Dermal lesions associated with anti-tumor necrosis factor α therapy in patients with inflammatory bowel disease (IBD): findings from a tertiary IBD center in Poland.

Introduction: There are scarce data on the occurrence of dermal lesions in patients with inflammatory bowel disease (IBD) treated with anti-tumor necrosis factor α (anti-TNF‑α) antibodies. Characteristics of the skin lesions, their clinical course, and impact on treatment are of high importance.
Objectives: The aim of this study was to assess the prevalence, risk factors, and clinical sequelae of dermal lesions in IBD patients treated with anti-TNF‑α antibodies.
Patients and Methods: This retrospective, single‑center study evaluated 541 IBD patients treated with anti-TNF‑α drugs and 688 IBD individuals with no history of anti-TNF‑α treatment.
Results: Higher prevalence of dermal lesions was noted in the patients on anti-TNF‑α therapy than in the individuals not receiving such treatment (30.9% vs 16.4%; P <0.001). Risk factors for dermal lesions included higher body mass index (BMI), Crohn disease located in the small intestine, and longer duration of therapy. Some types of dermal lesions were associated with anti-TNF‑α therapy; these included infusion reactions and injection site reactions, cutaneous infection, psorasiform reactions, and lupus‑like symptoms. Overall, 5.9% of the patients on anti-TNF‑α therapy required treatment change or discontinuation due to dermal lesions (alopecia, lupus‑like symptoms, melanoma, and psoriasis).
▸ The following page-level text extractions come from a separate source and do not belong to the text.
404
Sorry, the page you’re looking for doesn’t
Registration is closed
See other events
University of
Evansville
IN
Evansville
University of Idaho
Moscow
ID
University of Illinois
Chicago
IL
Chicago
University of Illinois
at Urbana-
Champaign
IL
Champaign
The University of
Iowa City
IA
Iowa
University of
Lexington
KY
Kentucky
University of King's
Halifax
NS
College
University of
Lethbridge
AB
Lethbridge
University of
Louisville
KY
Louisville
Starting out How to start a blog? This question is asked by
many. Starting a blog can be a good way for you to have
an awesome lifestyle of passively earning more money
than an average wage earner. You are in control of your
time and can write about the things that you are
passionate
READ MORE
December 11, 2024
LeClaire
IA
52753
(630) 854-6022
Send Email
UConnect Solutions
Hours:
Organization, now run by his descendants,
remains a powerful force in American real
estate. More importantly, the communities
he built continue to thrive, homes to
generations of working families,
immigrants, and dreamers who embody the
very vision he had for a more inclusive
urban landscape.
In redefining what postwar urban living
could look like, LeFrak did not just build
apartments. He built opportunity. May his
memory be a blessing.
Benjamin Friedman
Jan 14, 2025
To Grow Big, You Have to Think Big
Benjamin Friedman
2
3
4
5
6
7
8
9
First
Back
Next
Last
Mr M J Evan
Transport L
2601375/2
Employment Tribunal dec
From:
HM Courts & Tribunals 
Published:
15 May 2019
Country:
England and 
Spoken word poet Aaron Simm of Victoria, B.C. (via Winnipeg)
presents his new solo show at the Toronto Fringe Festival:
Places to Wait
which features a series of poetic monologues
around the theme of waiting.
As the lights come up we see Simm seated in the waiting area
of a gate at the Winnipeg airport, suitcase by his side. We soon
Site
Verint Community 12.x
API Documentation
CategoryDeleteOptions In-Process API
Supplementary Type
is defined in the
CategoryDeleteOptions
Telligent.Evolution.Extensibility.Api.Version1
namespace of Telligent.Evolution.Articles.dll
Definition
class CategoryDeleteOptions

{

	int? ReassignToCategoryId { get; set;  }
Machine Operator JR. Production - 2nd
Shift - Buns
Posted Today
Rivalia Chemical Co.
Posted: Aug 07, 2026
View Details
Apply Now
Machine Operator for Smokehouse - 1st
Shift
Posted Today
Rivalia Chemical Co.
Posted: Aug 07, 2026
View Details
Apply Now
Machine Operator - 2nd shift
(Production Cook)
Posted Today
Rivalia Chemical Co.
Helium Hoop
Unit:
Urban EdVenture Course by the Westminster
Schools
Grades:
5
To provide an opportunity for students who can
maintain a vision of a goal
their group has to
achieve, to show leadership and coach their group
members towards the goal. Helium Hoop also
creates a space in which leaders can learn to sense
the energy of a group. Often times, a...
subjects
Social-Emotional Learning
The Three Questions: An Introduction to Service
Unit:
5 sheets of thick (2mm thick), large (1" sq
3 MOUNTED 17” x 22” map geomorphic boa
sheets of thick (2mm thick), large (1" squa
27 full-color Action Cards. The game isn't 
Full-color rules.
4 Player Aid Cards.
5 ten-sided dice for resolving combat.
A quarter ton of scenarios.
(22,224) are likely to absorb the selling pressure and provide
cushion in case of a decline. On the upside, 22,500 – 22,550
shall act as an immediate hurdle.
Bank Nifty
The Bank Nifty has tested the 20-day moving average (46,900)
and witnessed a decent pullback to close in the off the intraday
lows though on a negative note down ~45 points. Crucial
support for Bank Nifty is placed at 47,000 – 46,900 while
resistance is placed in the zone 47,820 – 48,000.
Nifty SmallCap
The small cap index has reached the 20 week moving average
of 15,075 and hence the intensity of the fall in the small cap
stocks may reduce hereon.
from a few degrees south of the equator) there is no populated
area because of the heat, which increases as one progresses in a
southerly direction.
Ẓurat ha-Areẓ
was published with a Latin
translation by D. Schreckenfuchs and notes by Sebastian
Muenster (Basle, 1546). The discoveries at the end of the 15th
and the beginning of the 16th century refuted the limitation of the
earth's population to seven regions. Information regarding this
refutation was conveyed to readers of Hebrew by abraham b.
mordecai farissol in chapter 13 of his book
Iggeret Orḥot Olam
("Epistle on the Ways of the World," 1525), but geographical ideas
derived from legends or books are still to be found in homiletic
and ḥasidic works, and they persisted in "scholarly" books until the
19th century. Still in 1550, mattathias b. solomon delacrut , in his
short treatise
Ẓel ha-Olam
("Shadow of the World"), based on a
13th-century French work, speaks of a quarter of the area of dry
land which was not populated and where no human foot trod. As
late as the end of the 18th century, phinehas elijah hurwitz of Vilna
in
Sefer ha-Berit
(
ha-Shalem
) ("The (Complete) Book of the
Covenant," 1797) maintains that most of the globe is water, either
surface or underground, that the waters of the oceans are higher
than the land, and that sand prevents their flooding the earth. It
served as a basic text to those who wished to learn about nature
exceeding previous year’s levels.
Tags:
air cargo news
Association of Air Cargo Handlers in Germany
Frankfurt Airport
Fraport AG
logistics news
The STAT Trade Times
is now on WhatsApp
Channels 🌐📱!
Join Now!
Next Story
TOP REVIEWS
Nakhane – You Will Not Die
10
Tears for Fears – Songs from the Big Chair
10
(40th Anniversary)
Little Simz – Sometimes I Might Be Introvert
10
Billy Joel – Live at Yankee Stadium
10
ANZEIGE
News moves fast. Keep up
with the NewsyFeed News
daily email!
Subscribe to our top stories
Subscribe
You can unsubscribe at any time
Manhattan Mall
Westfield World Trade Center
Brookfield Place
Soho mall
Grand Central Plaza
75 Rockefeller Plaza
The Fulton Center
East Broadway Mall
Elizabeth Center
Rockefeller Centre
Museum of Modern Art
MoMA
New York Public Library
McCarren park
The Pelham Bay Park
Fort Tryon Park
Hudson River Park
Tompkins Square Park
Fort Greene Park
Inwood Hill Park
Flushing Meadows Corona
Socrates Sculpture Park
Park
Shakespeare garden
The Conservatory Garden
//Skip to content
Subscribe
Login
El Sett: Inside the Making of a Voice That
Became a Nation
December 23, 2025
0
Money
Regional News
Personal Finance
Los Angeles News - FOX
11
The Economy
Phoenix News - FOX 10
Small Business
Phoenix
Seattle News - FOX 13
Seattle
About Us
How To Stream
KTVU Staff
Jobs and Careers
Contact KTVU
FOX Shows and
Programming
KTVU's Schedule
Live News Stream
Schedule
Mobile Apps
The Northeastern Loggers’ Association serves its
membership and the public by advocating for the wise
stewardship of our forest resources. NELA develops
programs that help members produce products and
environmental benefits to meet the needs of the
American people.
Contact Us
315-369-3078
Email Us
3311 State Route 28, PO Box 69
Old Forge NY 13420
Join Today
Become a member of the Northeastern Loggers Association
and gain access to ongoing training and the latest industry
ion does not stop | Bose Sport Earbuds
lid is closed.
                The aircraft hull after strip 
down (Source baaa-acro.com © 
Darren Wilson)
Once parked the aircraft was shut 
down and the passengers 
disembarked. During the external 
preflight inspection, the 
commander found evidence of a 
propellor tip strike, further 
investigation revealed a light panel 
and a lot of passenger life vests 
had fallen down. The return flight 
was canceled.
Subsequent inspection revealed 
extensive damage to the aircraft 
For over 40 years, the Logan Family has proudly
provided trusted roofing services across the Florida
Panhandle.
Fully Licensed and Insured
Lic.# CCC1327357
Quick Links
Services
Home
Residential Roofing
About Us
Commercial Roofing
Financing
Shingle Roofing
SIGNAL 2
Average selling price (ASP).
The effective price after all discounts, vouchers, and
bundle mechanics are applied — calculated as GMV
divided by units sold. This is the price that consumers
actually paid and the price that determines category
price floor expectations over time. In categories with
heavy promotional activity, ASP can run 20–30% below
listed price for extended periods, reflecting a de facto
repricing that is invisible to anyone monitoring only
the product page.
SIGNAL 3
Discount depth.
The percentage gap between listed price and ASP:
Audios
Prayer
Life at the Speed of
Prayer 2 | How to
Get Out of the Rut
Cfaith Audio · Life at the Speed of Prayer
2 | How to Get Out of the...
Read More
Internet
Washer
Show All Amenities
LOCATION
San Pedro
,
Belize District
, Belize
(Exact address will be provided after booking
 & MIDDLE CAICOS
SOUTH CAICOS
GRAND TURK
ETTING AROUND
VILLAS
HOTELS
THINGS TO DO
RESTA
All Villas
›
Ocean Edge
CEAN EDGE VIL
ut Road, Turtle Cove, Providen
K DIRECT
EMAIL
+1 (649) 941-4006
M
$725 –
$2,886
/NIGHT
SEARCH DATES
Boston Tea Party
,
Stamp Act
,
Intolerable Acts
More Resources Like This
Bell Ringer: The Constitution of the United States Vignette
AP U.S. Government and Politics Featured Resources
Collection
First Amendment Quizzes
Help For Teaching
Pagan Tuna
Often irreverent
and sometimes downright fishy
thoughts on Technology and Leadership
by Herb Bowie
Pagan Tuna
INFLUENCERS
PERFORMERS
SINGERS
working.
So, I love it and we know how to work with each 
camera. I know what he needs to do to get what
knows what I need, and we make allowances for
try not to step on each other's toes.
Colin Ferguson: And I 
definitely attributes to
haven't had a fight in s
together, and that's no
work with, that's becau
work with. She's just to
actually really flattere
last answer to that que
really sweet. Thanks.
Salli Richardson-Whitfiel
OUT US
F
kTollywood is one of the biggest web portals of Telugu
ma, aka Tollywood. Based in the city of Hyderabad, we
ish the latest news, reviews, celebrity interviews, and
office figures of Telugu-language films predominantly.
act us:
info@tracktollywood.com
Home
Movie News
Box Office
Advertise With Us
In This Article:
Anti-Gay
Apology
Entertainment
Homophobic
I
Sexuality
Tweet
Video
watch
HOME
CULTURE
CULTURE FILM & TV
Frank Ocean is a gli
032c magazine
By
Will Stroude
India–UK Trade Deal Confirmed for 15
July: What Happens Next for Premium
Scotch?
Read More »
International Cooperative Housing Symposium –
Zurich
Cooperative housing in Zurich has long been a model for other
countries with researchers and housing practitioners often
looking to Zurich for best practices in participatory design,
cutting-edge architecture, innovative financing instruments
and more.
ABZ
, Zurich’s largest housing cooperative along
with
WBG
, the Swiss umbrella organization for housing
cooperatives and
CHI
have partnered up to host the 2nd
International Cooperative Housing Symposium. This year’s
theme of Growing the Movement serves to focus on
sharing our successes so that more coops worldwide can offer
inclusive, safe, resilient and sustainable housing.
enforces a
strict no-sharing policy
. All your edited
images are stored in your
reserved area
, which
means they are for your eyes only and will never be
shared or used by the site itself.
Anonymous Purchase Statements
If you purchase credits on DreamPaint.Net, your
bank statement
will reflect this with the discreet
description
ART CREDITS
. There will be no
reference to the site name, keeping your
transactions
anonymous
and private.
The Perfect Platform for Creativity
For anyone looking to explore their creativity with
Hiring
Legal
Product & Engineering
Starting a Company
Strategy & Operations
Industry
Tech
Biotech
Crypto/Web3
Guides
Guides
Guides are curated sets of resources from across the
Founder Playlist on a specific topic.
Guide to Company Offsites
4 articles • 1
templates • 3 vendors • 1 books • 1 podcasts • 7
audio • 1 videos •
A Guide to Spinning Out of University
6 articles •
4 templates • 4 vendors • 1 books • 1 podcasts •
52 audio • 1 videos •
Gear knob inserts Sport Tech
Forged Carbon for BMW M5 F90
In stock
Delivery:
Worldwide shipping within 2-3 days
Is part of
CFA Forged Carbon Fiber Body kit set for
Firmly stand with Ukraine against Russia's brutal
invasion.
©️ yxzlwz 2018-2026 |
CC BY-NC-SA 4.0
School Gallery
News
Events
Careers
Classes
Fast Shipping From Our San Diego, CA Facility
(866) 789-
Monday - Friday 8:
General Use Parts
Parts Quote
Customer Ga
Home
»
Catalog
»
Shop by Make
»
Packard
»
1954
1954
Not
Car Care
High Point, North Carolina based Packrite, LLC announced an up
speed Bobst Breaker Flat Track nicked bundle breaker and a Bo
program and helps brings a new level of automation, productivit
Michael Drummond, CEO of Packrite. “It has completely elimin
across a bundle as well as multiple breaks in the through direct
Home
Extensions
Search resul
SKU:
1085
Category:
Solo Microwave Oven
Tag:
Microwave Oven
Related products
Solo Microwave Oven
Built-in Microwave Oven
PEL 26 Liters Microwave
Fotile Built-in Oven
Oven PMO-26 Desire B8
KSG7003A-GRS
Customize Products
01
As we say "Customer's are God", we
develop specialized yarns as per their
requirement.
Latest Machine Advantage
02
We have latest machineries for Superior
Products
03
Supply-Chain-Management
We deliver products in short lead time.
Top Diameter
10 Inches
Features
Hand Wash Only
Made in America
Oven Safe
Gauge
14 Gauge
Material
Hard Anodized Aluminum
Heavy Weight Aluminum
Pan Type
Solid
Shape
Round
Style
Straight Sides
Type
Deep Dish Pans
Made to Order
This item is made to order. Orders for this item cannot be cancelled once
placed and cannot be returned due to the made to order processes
Conclusions: We observed a higher prevalence of dermal lesions in patients with IBD undergoing anti-TNF‑α therapy than in the treatment-naive group, although development of such lesions rarely necessitated a change in or discontinuation of treatment. Patients with IBD should regularly undergo follow-up dermatologic evaluation, which may improve detection of dermal lesions. Moreover, biologic therapy in IBD patients requires close collaboration with an experienced dermatologist.